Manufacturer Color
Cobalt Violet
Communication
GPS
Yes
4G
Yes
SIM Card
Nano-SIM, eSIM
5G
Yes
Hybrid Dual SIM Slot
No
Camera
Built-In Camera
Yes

▸ **WHAT IS BEING ASKED**
Give the entries again exactly as they stand.

▸ **RESULT FOR THIS TASK**
Manufacturer Color
Cobalt Violet
Communication
GPS
Yes
4G
Yes
SIM Card
Nano-SIM, eSIM
5G
Yes
Hybrid Dual SIM Slot
No
Camera
Built-In Camera
Yes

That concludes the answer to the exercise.